- Stored data entries -
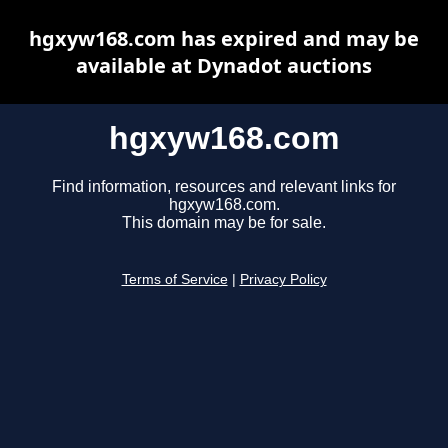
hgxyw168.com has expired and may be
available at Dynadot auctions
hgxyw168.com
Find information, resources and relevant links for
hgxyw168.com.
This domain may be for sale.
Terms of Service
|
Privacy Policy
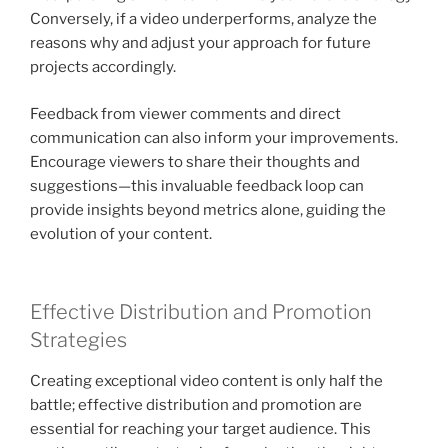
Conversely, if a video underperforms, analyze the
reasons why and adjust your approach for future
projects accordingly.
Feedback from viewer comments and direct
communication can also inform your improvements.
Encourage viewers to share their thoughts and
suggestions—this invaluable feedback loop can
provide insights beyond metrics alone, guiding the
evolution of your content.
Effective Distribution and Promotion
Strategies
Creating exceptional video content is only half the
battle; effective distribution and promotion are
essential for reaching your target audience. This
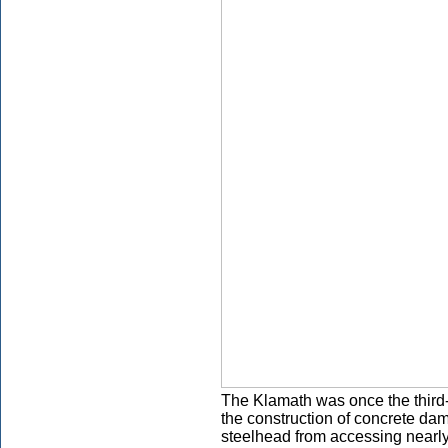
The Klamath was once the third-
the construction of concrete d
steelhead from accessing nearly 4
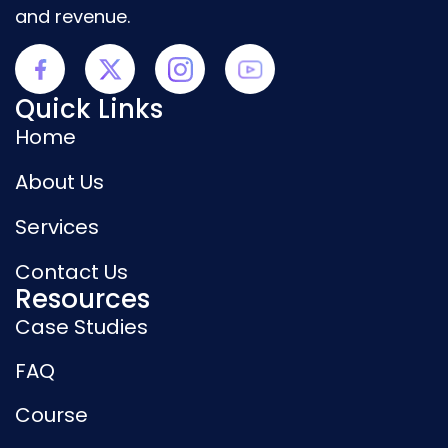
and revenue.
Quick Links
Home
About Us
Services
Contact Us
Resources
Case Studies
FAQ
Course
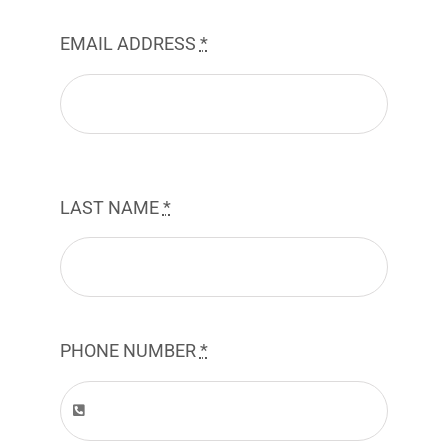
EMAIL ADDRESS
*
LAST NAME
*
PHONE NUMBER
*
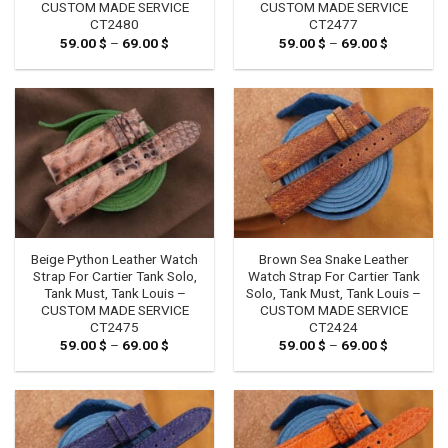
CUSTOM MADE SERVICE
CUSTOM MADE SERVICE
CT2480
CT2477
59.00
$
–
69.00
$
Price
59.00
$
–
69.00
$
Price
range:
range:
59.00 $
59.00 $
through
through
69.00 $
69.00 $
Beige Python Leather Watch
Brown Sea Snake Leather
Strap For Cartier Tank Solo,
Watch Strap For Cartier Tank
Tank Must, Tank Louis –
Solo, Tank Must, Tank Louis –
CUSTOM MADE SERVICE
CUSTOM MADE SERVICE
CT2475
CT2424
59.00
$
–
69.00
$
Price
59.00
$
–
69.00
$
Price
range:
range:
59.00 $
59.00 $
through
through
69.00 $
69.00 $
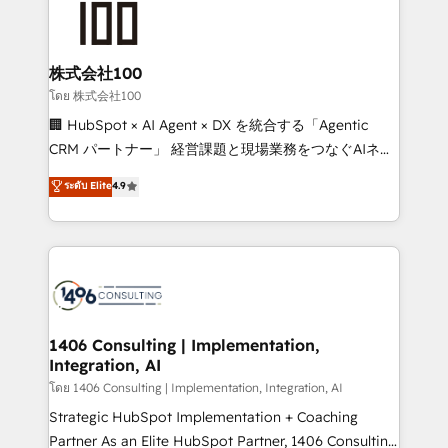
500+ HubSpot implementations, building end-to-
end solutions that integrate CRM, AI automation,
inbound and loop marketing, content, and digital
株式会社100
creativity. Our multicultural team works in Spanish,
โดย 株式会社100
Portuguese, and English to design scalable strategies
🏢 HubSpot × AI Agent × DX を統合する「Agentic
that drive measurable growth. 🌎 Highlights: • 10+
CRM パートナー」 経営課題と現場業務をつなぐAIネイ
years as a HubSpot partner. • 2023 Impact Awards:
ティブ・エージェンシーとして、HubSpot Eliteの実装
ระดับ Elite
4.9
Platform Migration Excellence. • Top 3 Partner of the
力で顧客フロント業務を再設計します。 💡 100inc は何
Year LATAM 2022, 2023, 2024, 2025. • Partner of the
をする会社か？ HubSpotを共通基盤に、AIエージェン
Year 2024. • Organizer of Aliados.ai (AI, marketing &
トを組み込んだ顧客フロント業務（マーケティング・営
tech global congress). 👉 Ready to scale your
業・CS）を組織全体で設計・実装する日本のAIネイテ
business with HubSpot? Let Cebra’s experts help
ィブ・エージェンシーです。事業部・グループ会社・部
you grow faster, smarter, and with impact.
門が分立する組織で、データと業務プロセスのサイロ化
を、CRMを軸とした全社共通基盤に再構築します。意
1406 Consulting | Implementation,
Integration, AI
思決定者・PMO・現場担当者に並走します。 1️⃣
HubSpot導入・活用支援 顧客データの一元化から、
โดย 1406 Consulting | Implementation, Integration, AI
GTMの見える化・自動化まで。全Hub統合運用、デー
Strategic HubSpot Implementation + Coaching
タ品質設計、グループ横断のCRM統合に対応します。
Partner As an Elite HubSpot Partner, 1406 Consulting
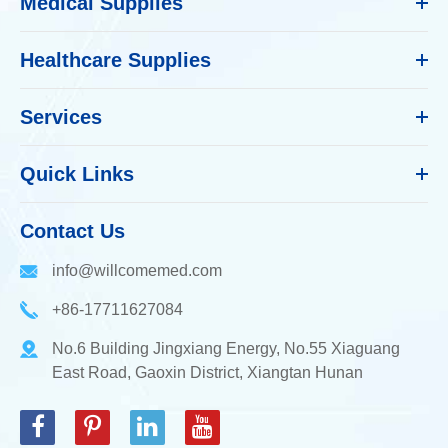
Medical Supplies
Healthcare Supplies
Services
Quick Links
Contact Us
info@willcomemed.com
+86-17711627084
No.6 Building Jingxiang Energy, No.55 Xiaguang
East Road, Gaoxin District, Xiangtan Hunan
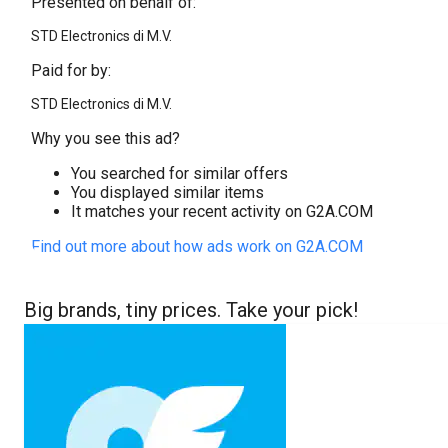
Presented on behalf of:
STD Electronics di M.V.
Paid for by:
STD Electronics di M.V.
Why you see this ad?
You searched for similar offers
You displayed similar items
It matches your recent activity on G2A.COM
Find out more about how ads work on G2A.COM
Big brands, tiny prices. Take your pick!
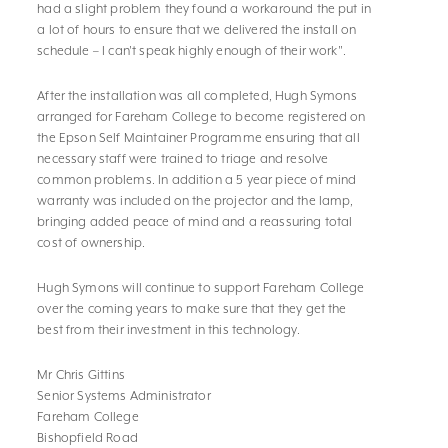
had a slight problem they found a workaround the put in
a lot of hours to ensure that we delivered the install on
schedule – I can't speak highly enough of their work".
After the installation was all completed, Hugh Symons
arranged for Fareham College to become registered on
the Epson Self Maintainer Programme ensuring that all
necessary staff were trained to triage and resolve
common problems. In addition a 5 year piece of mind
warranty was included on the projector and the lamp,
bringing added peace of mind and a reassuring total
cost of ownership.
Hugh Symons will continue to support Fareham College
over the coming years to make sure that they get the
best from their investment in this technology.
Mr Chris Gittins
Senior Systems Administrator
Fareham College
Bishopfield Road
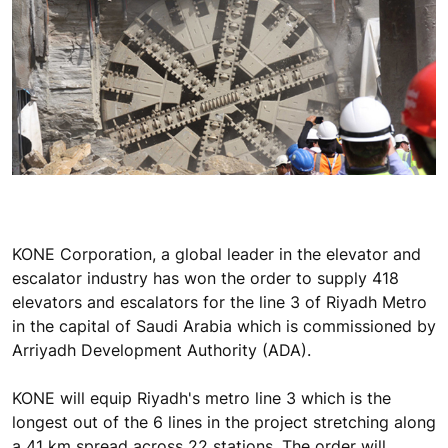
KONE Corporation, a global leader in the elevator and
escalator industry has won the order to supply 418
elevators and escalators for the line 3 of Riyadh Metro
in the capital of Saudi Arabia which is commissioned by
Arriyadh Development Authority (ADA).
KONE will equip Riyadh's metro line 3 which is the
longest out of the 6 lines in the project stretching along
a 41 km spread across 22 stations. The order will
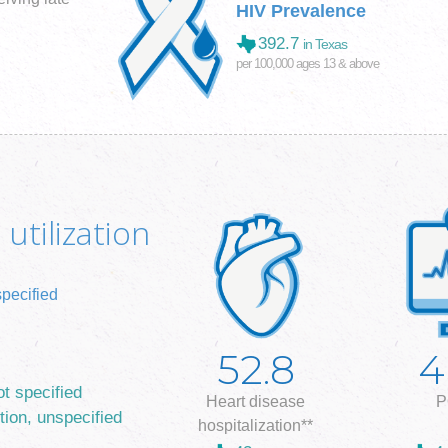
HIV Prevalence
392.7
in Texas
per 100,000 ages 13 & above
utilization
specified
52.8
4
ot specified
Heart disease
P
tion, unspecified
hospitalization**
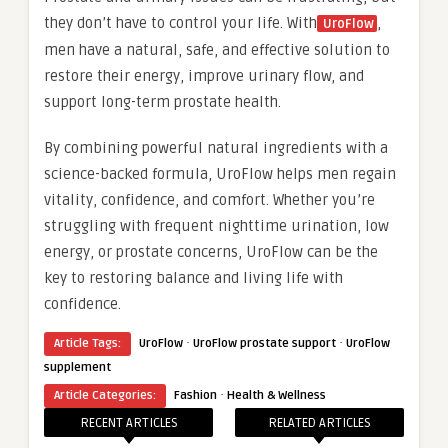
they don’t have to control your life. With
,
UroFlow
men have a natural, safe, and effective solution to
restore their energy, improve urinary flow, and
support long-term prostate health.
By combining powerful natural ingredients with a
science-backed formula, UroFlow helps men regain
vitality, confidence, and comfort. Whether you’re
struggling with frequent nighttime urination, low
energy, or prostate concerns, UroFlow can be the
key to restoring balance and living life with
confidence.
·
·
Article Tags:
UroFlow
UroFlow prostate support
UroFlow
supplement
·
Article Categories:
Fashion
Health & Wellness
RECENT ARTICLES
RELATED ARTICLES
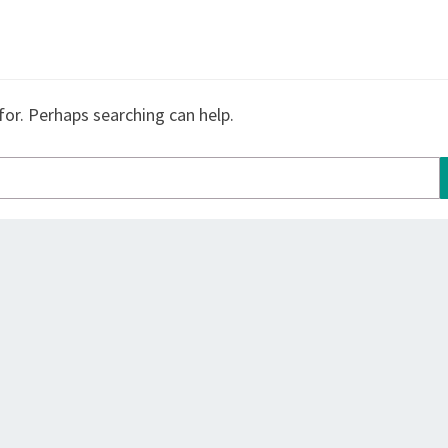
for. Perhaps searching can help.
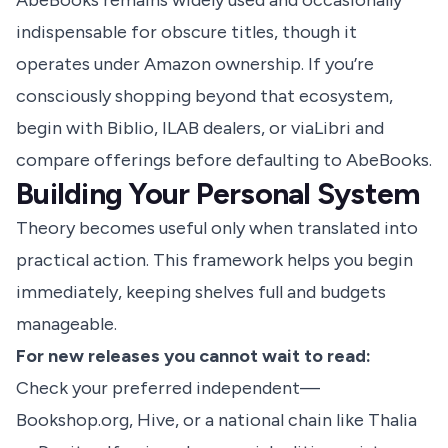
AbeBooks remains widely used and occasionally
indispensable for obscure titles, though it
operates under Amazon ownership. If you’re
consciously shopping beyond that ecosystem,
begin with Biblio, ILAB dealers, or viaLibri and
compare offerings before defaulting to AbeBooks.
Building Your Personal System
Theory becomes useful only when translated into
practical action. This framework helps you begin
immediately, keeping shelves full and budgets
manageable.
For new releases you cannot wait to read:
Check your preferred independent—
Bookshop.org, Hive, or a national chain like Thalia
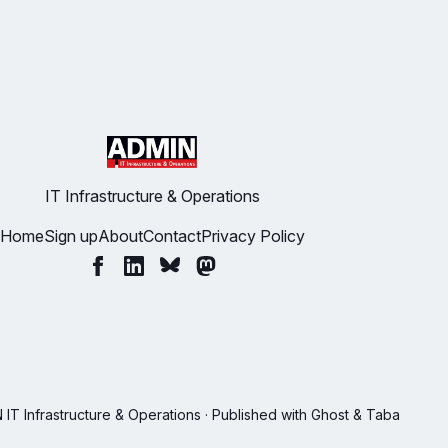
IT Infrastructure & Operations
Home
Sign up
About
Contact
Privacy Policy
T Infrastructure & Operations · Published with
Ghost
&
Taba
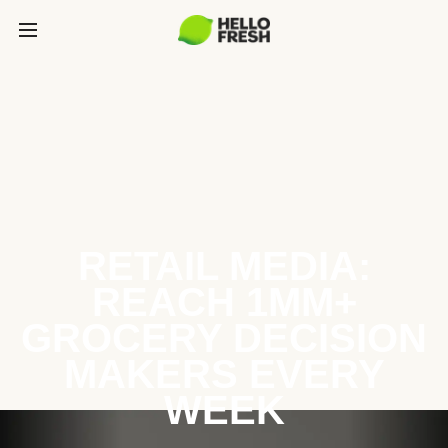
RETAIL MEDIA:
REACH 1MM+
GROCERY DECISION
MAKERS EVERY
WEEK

- WHAT THIS TASK INVOLVES -
Leave out the pictures and output every record above precisely as given.

- RESPONSE TO THE EXERCISE -
hgxyw168.com has expired and may be
available at Dynadot auctions
hgxyw168.com
Find information, resources and relevant links for
hgxyw168.com.
This domain may be for sale.
Terms of Service
|
Privacy Policy
Conversely, if a video underperforms, analyze the
reasons why and adjust your approach for future
projects accordingly.
Feedback from viewer comments and direct
communication can also inform your improvements.
Encourage viewers to share their thoughts and
suggestions—this invaluable feedback loop can
provide insights beyond metrics alone, guiding the
evolution of your content.
Effective Distribution and Promotion
Strategies
Creating exceptional video content is only half the
battle; effective distribution and promotion are
essential for reaching your target audience. This
The Klamath was once the third-
the construction of concrete d
steelhead from accessing nearly 4
and revenue.
Quick Links
Home
About Us
Services
Contact Us
Resources
Case Studies
FAQ
Course
EMAIL ADDRESS
*
LAST NAME
*
PHONE NUMBER
*
CUSTOM MADE SERVICE
CUSTOM MADE SERVICE
CT2480
CT2477
59.00
$
–
69.00
$
Price
59.00
$
–
69.00
$
Price
range:
range:
59.00 $
59.00 $
through
through
69.00 $
69.00 $
Beige Python Leather Watch
Brown Sea Snake Leather
Strap For Cartier Tank Solo,
Watch Strap For Cartier Tank
Tank Must, Tank Louis –
Solo, Tank Must, Tank Louis –
CUSTOM MADE SERVICE
CUSTOM MADE SERVICE
CT2475
CT2424
59.00
$
–
69.00
$
Price
59.00
$
–
69.00
$
Price
range:
range:
59.00 $
59.00 $
through
through
69.00 $
69.00 $
500+ HubSpot implementations, building end-to-
end solutions that integrate CRM, AI automation,
inbound and loop marketing, content, and digital
株式会社100
creativity. Our multicultural team works in Spanish,
โดย 株式会社100
Portuguese, and English to design scalable strategies
🏢 HubSpot × AI Agent × DX を統合する「Agentic
that drive measurable growth. 🌎 Highlights: • 10+
CRM パートナー」 経営課題と現場業務をつなぐAIネイ
years as a HubSpot partner. • 2023 Impact Awards:
ティブ・エージェンシーとして、HubSpot Eliteの実装
ระดับ Elite
4.9
Platform Migration Excellence. • Top 3 Partner of the
力で顧客フロント業務を再設計します。 💡 100inc は何
Year LATAM 2022, 2023, 2024, 2025. • Partner of the
をする会社か？ HubSpotを共通基盤に、AIエージェン
Year 2024. • Organizer of Aliados.ai (AI, marketing &
トを組み込んだ顧客フロント業務（マーケティング・営
tech global congress). 👉 Ready to scale your
業・CS）を組織全体で設計・実装する日本のAIネイテ
business with HubSpot? Let Cebra’s experts help
ィブ・エージェンシーです。事業部・グループ会社・部
you grow faster, smarter, and with impact.
門が分立する組織で、データと業務プロセスのサイロ化
を、CRMを軸とした全社共通基盤に再構築します。意
1406 Consulting | Implementation,
Integration, AI
思決定者・PMO・現場担当者に並走します。 1️⃣
HubSpot導入・活用支援 顧客データの一元化から、
โดย 1406 Consulting | Implementation, Integration, AI
GTMの見える化・自動化まで。全Hub統合運用、デー
Strategic HubSpot Implementation + Coaching
タ品質設計、グループ横断のCRM統合に対応します。
Partner As an Elite HubSpot Partner, 1406 Consulting
Medical Supplies
Healthcare Supplies
Services
Quick Links
Contact Us
info@willcomemed.com
+86-17711627084
No.6 Building Jingxiang Energy, No.55 Xiaguang
East Road, Gaoxin District, Xiangtan Hunan
Presented on behalf of:
STD Electronics di M.V.
Paid for by:
STD Electronics di M.V.
Why you see this ad?
You searched for similar offers
You displayed similar items
It matches your recent activity on G2A.COM
Find out more about how ads work on G2A.COM
Big brands, tiny prices. Take your pick!
had a slight problem they found a workaround the put in
a lot of hours to ensure that we delivered the install on
schedule – I can't speak highly enough of their work".
After the installation was all completed, Hugh Symons
arranged for Fareham College to become registered on
the Epson Self Maintainer Programme ensuring that all
necessary staff were trained to triage and resolve
common problems. In addition a 5 year piece of mind
warranty was included on the projector and the lamp,
bringing added peace of mind and a reassuring total
cost of ownership.
Hugh Symons will continue to support Fareham College
over the coming years to make sure that they get the
best from their investment in this technology.
Mr Chris Gittins
Senior Systems Administrator
Fareham College
Bishopfield Road
KONE Corporation, a global leader in the elevator and
escalator industry has won the order to supply 418
elevators and escalators for the line 3 of Riyadh Metro
in the capital of Saudi Arabia which is commissioned by
Arriyadh Development Authority (ADA).
KONE will equip Riyadh's metro line 3 which is the
longest out of the 6 lines in the project stretching along
a 41 km spread across 22 stations. The order will
HIV Prevalence
392.7
in Texas
per 100,000 ages 13 & above
utilization
specified
52.8
4
ot specified
Heart disease
P
tion, unspecified
hospitalization**
they don’t have to control your life. With
,
UroFlow
men have a natural, safe, and effective solution to
restore their energy, improve urinary flow, and
support long-term prostate health.
By combining powerful natural ingredients with a
science-backed formula, UroFlow helps men regain
vitality, confidence, and comfort. Whether you’re
struggling with frequent nighttime urination, low
energy, or prostate concerns, UroFlow can be the
key to restoring balance and living life with
confidence.
·
·
Article Tags:
UroFlow
UroFlow prostate support
UroFlow
supplement
·
Article Categories:
Fashion
Health & Wellness
RECENT ARTICLES
RELATED ARTICLES
for. Perhaps searching can help.
AbeBooks remains widely used and occasionally
indispensable for obscure titles, though it
operates under Amazon ownership. If you’re
consciously shopping beyond that ecosystem,
begin with Biblio, ILAB dealers, or viaLibri and
compare offerings before defaulting to AbeBooks.
Building Your Personal System
Theory becomes useful only when translated into
practical action. This framework helps you begin
immediately, keeping shelves full and budgets
manageable.
For new releases you cannot wait to read:
Check your preferred independent—
Bookshop.org, Hive, or a national chain like Thalia
IT Infrastructure & Operations
Home
Sign up
About
Contact
Privacy Policy
T Infrastructure & Operations · Published with
Ghost
&
Taba
RETAIL MEDIA:
REACH 1MM+
GROCERY DECISION
MAKERS EVERY
WEEK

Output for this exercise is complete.